И тут на меня налетела Лаевская. Во всей своей красе. Лиса вокруг шеи, пуховый платок, хорошее пальто сильно в талию. Белые бурки с коричневой отделкой. Причем на каблучках. Вот она на этих каблучках и не удержалась, поскользнулась. И уцепилась за меня.
Подвела вверх глаза и вскрикнула:
– Ой, товарищ Цупкой!
– Цупкой, лично Цупкой, – говорю, – а кто ж еще вас, Полина Львовна, серденько, поддержит, чтоб вы не гепнулись! – засмеялся я от души.
Было хорошее настроение.
Лаевская улыбнулась во весь накрашенный рот, я увидел золотую коронку. А раньше не было. Я б заметил. Важная примета.
– Михаил Иванович! Я как раз к вам собиралась. К празднику что-нибудь принести.
И так сказала, вроде милостыню посулила.
Я сурово ответил:
– Ничего нам не надо. У нас все есть. Дети сыты, одеты, обуты. Спасибо.
И двинулся дальше своей дорогой.
Но Лаевская не отпустила.
Тянула назад за локоть:
– Я не только от себя. Я от людей. И Евочка Воробейчик кое-что хочет передать. Помните Евочку? Сестричку бедной Лилечки? Помните?
И по своей привычке полезла мне своими краснючими губами прямо в лицо. Фиксой блестит. Зрачками. Страх!
Я остановился:
– Ну что ж, заходите. Вечером мы всегда дома. Гулять холодно. Заходите. Только ненадолго. Ёська приболел. И Ганнуся бухикает.
Лаевская понимающе закивала и уже вслед мне крикнула шепотом:
– Вы прямо герой, Михаил Иванович! Прямо герой. Я всем рассказываю. Вы прямо герой. Чистый герой. Чистисенький.
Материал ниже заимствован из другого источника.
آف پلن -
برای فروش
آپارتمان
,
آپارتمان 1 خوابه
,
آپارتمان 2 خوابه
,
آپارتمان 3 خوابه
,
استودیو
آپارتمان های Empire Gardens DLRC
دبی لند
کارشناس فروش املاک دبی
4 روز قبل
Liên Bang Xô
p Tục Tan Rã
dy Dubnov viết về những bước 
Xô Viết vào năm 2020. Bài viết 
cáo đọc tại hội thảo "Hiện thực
Ага.
Сколько она еще раз повторяла про героя, не знаю. Уши мне сразу заложило, вроде взрывом.
Пришла Полина Львовна за два дня до нового, 1953, года. Вечером. Часов в десять. То есть в двадцать два. Так поздно порядочные люди в семейный дом не припираются. Даже по поводу гостинцев.
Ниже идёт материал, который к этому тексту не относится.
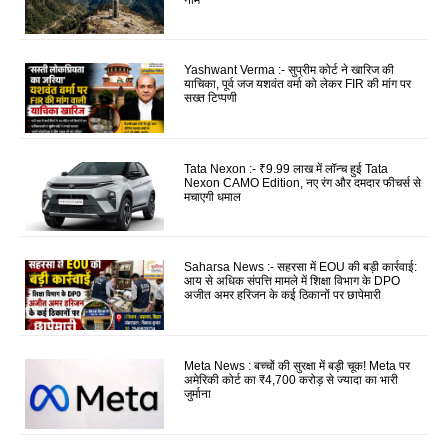
Yashwant Verma :- सुप्रीम कोर्ट ने खारिज की
याचिका, पूर्व जज यशवंत वर्मा को लेकर FIR की मांग पर
सख्त टिप्पणी
Tata Nexon :- ₹9.99 लाख में लॉन्च हुई Tata
Nexon CAMO Edition, नए रंग और दमदार फीचर्स से
मचाएगी धमाल
Saharsa News :- सहरसा में EOU की बड़ी कार्रवाई:
आय से अधिक संपत्ति मामले में शिक्षा विभाग के DPO
अजीत अमर हरिजन के कई ठिकानों पर छापेमारी
Meta News : बच्चों की सुरक्षा में बड़ी चूक! Meta पर
अमेरिकी कोर्ट का ₹4,700 करोड़ से ज्यादा का भारी
जुर्माना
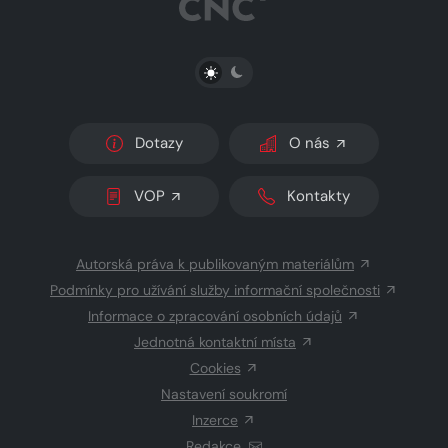
PŘEPNOUT SVĚTLÝ/TMAVÝ REŽIM
Dotazy
O nás
VOP
Kontakty
Autorská práva k publikovaným materiálům
Podmínky pro užívání služby informační společnosti
Informace o zpracování osobních údajů
Jednotná kontaktní místa
Cookies
Nastavení soukromí
Inzerce
Redakce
Посюсюкала над детьми – те уже спали, как положено. Особенно умилялась по адресу Иосифа. Понятно – сирота. Сироте – первая ложка, как говорят в народе. И правильно. А как же.
Любочка сильно переживала, что Лаевская явилась без особого приглашения, а одеяльца на детях старенькие. Чистые, теплые, но сильно вытертые длительным употреблением. Еще сама Любочка ими укрывалась в детстве. Взялась срочно переменять одеяла, но я запретил. Проснутся – а это недопустимо: ради показухи портить детям жизнь. Они во сне в основном и растут.
Перешли на кухню. Там стояла моя раскладушка. Я уже приготовил себе постель. Хорошо хоть не разделся. Был в галифе от формы и в майке. Будем откровенны, выглядел прилично. А Любочка в халате. Не первый сорт, конечно. Откуда ж у нас шелковый какой-нибудь первый сорт, если двое детей? И Любочка с работы ушла, потому что Иосиф болезненный, а от него и Ганнуся цепляет болячки. В садике не уследят. А родная мать уследит.